INFORMATION PROVIDED »
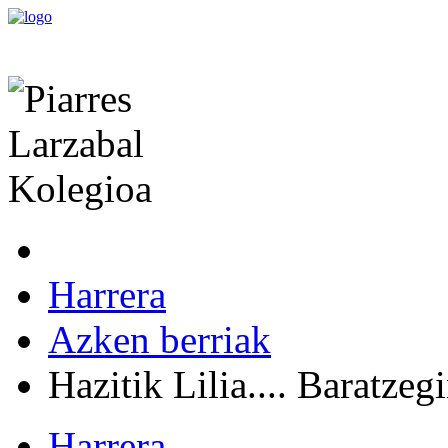
Harrera
Azken berriak
Hazitik Lilia.... Baratzegi
Harrera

YOUR GOAL » Please copy nothing but the lines from the one that holds "Azken berriak" through the last line of the material above, exactly as written.

EXERCISE ANSWER »
Azken berriak
Hazitik Lilia.... Baratzegi
Harrera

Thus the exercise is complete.